Please return every line in the following data that includes the string "tiêu".

*** Block opens ***

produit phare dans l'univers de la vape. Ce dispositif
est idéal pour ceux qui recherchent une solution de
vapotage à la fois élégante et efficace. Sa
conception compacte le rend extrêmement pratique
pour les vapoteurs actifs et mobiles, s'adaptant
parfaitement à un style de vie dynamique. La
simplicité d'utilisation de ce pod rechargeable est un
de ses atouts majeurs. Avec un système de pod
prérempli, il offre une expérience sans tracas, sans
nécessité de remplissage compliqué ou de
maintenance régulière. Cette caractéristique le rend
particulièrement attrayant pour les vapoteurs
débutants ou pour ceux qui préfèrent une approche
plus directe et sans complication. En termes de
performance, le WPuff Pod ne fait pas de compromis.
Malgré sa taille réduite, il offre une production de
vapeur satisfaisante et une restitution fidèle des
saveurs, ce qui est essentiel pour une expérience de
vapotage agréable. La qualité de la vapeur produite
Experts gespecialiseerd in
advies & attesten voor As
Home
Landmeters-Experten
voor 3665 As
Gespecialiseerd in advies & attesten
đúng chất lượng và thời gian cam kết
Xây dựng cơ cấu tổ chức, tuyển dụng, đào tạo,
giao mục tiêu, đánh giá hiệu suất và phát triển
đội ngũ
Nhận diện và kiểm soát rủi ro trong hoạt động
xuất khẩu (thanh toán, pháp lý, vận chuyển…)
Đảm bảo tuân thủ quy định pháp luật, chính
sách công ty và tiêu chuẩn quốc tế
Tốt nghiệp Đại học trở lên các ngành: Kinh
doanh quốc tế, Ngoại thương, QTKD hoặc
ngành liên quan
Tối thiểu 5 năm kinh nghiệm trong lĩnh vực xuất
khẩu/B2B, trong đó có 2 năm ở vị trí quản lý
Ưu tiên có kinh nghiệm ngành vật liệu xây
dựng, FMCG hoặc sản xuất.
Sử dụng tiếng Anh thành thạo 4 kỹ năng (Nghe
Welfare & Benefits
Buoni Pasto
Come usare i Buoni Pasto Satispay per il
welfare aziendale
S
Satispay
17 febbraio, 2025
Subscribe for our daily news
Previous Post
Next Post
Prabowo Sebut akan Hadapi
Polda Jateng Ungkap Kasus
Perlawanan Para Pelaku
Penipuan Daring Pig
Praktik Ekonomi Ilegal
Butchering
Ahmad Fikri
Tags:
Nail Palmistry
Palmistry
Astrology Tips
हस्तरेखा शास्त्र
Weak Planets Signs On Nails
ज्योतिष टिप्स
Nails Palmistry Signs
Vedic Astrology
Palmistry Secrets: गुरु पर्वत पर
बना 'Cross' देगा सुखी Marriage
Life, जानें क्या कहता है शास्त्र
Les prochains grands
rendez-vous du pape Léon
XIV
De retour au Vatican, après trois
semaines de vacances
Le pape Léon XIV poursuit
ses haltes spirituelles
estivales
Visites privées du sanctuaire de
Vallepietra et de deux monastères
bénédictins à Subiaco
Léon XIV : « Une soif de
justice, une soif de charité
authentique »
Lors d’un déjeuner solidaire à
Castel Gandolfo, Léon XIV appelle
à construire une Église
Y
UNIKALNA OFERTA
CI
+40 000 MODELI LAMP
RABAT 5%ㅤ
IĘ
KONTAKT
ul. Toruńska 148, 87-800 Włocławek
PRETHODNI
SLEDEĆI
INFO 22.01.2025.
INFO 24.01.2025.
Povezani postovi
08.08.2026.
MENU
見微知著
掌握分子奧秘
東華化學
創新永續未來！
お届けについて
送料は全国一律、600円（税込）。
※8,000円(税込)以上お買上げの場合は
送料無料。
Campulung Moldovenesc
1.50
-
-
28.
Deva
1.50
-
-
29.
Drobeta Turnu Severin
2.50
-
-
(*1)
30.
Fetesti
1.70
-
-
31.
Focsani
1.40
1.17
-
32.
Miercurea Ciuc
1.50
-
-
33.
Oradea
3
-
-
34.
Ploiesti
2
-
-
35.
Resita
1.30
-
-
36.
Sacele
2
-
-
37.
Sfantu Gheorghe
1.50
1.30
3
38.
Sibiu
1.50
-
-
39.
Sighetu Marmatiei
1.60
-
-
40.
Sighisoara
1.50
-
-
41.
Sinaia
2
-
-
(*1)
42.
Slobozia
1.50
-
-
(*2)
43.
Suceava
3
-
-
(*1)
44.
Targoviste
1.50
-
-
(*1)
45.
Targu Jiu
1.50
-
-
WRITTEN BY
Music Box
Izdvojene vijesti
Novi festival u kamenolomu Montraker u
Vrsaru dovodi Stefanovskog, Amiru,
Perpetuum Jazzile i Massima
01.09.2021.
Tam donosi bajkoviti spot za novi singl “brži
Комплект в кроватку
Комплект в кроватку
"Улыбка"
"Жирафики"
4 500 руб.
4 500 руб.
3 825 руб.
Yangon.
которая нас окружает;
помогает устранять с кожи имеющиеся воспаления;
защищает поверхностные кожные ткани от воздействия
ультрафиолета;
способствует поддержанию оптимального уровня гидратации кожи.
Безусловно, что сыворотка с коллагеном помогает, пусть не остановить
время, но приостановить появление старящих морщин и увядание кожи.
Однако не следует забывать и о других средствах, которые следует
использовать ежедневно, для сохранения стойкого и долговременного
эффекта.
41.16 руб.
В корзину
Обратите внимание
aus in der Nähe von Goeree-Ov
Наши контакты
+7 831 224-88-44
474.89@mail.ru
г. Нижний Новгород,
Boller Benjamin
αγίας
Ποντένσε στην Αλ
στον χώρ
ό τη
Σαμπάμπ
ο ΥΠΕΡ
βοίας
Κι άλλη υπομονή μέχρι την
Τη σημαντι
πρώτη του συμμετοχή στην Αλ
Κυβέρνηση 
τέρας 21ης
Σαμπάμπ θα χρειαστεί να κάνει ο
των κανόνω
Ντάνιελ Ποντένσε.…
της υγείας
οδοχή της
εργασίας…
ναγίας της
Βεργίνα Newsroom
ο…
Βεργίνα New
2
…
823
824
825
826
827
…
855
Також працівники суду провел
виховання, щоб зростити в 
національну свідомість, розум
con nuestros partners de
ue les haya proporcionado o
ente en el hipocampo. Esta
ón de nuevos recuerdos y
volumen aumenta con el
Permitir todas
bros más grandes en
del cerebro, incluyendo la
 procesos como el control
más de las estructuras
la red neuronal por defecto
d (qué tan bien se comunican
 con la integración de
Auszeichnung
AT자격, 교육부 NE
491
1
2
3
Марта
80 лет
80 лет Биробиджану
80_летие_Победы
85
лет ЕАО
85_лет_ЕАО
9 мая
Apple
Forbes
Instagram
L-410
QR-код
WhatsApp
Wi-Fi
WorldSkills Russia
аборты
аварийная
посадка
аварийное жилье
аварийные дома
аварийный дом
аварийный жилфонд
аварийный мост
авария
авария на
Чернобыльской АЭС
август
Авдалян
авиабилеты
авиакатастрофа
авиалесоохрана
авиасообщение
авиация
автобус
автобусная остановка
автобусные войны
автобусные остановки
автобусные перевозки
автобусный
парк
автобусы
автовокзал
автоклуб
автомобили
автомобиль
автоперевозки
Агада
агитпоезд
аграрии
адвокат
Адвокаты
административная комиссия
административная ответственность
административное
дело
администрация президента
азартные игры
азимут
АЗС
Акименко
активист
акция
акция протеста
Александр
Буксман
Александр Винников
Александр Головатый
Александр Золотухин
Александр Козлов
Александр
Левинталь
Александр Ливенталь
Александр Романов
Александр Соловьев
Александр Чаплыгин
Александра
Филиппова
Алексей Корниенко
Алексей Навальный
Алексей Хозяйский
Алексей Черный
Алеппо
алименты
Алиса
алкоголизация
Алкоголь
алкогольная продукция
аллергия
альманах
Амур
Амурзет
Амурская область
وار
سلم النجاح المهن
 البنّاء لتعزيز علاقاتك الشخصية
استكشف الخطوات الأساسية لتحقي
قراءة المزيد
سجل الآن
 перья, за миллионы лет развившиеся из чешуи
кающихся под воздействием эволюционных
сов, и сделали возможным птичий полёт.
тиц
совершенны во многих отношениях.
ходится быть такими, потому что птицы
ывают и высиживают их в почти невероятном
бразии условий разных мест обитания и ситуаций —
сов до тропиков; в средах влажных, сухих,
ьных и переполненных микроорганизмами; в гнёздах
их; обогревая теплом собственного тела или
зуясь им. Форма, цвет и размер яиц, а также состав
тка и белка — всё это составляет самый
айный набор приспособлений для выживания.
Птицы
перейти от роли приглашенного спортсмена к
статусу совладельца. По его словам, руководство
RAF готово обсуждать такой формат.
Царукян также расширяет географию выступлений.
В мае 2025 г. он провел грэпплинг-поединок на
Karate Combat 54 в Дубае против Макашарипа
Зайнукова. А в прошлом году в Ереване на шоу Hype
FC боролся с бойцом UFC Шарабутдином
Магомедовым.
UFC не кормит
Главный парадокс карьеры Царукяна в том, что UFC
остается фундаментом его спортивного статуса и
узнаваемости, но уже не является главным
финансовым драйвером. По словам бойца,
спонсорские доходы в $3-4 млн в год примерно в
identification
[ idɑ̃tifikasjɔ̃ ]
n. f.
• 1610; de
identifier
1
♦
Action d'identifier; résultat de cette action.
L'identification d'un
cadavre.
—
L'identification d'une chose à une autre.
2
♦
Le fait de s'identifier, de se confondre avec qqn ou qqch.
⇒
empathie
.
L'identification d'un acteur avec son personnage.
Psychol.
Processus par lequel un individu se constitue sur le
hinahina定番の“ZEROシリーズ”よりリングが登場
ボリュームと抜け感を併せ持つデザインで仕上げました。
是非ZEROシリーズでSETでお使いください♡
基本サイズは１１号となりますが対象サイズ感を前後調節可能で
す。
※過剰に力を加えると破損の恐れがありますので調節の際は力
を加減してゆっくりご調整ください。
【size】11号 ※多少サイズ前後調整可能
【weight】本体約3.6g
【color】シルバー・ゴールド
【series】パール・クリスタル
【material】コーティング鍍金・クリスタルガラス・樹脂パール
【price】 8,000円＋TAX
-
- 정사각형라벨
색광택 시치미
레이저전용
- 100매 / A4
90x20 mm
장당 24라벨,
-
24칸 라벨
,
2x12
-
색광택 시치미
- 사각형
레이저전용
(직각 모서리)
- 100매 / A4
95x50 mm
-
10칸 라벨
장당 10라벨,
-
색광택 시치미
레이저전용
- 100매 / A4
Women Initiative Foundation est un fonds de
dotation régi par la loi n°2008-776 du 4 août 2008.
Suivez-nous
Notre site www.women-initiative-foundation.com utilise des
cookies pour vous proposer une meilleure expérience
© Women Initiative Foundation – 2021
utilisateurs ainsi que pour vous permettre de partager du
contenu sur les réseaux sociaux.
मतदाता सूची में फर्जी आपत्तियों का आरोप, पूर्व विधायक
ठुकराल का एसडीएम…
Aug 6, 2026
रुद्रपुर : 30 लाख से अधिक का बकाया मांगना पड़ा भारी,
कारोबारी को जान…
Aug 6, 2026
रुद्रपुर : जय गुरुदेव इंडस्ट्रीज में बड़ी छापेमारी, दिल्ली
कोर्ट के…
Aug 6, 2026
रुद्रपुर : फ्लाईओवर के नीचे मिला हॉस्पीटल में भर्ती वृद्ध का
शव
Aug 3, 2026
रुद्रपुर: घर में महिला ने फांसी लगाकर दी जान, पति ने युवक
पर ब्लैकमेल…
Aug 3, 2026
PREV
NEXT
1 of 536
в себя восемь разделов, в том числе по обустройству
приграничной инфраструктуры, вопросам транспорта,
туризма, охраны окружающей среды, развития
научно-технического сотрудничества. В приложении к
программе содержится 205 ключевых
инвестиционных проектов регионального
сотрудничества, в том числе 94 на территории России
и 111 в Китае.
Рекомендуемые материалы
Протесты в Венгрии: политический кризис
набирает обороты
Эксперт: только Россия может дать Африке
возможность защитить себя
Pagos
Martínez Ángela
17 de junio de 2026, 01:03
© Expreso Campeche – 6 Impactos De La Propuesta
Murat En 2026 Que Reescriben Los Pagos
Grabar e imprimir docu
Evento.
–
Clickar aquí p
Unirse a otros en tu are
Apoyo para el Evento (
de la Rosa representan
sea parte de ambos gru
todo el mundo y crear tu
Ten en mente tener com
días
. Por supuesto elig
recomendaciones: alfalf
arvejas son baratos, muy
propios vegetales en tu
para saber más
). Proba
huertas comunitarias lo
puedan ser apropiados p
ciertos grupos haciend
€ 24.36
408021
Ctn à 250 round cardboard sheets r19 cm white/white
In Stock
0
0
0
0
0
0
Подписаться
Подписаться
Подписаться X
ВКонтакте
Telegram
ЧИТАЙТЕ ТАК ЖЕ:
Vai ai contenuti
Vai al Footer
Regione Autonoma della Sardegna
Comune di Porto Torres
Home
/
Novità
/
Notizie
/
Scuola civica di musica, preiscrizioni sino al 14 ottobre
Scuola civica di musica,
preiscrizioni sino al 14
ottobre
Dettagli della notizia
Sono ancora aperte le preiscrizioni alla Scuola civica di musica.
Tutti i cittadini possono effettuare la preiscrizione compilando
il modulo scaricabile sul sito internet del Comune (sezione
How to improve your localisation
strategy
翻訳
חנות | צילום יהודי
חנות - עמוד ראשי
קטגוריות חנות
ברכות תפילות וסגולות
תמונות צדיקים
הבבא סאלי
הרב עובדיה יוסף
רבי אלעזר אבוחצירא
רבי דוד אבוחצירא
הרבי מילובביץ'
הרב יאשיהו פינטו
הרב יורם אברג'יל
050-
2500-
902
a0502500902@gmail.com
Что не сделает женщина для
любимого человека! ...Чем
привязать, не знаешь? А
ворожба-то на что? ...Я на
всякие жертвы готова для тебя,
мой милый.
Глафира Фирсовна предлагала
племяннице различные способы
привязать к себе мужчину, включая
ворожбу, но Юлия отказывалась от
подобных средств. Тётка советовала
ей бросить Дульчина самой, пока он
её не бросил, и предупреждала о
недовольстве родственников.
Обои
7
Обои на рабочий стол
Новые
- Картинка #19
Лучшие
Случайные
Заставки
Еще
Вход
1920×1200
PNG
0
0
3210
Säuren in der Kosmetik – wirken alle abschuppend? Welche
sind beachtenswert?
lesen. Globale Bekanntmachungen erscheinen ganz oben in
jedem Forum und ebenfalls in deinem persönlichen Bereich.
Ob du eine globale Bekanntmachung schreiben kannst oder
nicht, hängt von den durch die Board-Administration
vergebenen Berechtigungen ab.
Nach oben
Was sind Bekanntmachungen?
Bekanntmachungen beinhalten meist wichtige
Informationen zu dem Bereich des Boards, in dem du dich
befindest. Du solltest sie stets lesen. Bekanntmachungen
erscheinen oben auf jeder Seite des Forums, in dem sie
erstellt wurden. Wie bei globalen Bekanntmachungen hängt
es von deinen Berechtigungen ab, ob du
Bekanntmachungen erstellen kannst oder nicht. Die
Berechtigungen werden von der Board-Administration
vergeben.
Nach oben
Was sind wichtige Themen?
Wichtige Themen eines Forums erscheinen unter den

*** Block closes ***

Written answer –
giao mục tiêu, đánh giá hiệu suất và phát triển
sách công ty và tiêu chuẩn quốc tế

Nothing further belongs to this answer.